Ironically, scholars assert that nobody knows where Jude's big doctrinal letter went, and nobody knows what became of the Hebrews' writer's short exhortation: they've both gone missing. Or have they? Not surprisingly, the examples of Old Testament events alluded to by Jude follow the ones mentioned in Hebrews. On this hypothesis, the reason for that is because these examples were fresh in Jude's mind when he set aside writing Hebrews to take up the brief 25-verse epistle bearing his name. Then he went back to work to complete the book of Hebrews. The view that the "brief word of exhortation" mentioned in Hebrews is the book of Hebrews itself strains credulity: it contains 13 chapters of the most complex theology this side of Romans. The 25-verse epistle of Jude is a far better candidate. Unfortunately, some translations have attempted to distort these texts to conform to modern notions of authorship (or lack thereof)._


----------



## Bill The Baptist (Feb 5, 2014)

This is certainly an interesting theory, but it hardly constitutes proof. Neither of the verses cited seem to clearly state what the author is claiming, and even if they did, this would still fall far short of conclusive. I find it quite interesting indeed that the church used to know who wrote Hebrews, but somewhere along the way forgot.


----------



## Contra_Mundum (Feb 5, 2014)

It's a theory I've not encountered before; which is neither here nor there, but it has its own charm. It's as worthy as most others, and better than some I suppose.


----------



## bookslover (Feb 5, 2014)

The early church fathers knew that Paul wrote Hebrews - even Origen: his statement that "only God knows who wrote Hebrews" refers to who Paul's secretary was. Origen believed that Paul was the author of the book, but didn't know who wrote the book down for him.


----------



## Hamalas (Feb 5, 2014)

Interesting.


----------



## RamistThomist (Feb 5, 2014)

I'm intrigued despite myself. I basically categorically reject anything from Chalcedon (and more than a bit ironic, since I have published in _Faith for all of Life_!), but this is actually quite interesting.


----------



## timmopussycat (Feb 6, 2014)

Definitely a possibility. 

On Origen's comment, I can't see Paul as the ultimate author of Hebrews because of too many discontinuities with his usual style that are common even when different secretaries are employed (e.g., the way Scriptural citations are introduced).


----------



## Bill The Baptist (Feb 6, 2014)

timmopussycat said:


> On Origen's comment, I can't see Paul as the ultimate author of Hebrews because of too many discontinuities with his usual style that are common even when different secretaries are employed (e.g., the way Scriptural citations are introduced).

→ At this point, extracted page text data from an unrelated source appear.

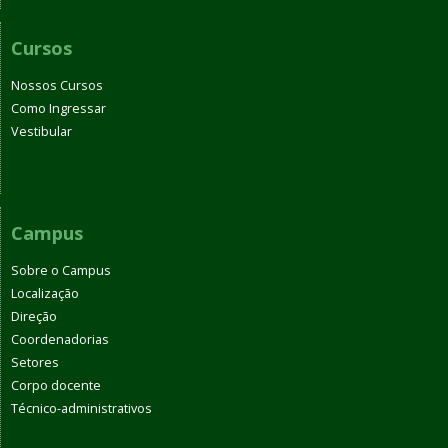
Cursos
Nossos Cursos
Como Ingressar
Vestibular
Campus
Sobre o Campus
Localização
Direção
Coordenadorias
Setores
Corpo docente
Técnico-administrativos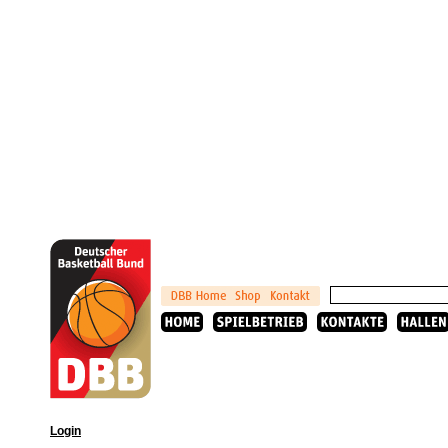
Login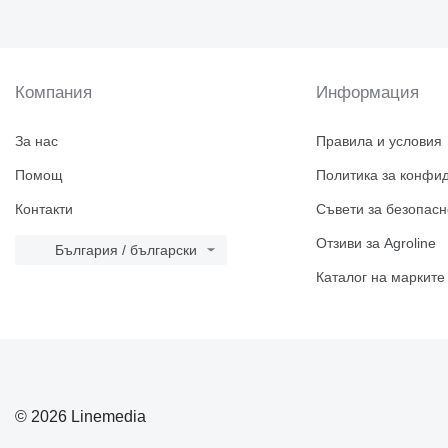
Компания
Информация
За нас
Правила и условия
Помощ
Политика за конфи
Контакти
Съвети за безопасн
Отзиви за Agroline
България / български
Каталог на марките
© 2026 Linemedia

You are correct that there are some definite differences in style in Hebrews as compared to the rest of the Pauline corpus. Do you think it is possible that Paul wrote this letter in Hebrew, since it is addressed to the Hebrews, and that it was later translated into Greek? This would not be the same as Paul merely dictating it to someone else, as he frequently did, but was a full translation that may have been done without his knowledge. This could certainly explain some differences in style. Just a thought.


----------



## SeanPatrickCornell (Feb 6, 2014)

I like James White's take, as regards to the Pauline authorship of Hebrew. Take any scholar, and look at a letter they've written to their friends, and then look at a paper they've written for college. Chances are you'd never guess they had the same author. Likewise, assuming the author of Hebrews was Paul, the target audience and intention of composition is clearly different between Hebrews and his other epistles so it makes total sense that they'd had differing styles.


----------



## bookslover (Feb 6, 2014)

Contextually, "I have written to you briefly" (Hebrews 13.22) refers to the Book of Hebrews itself. Jude 3 ("I was very eager to write to you about our common salvation") refers to something Jude _was going to write about_, but changed his mind. Hebrews and Jude are not pointing to each other.


----------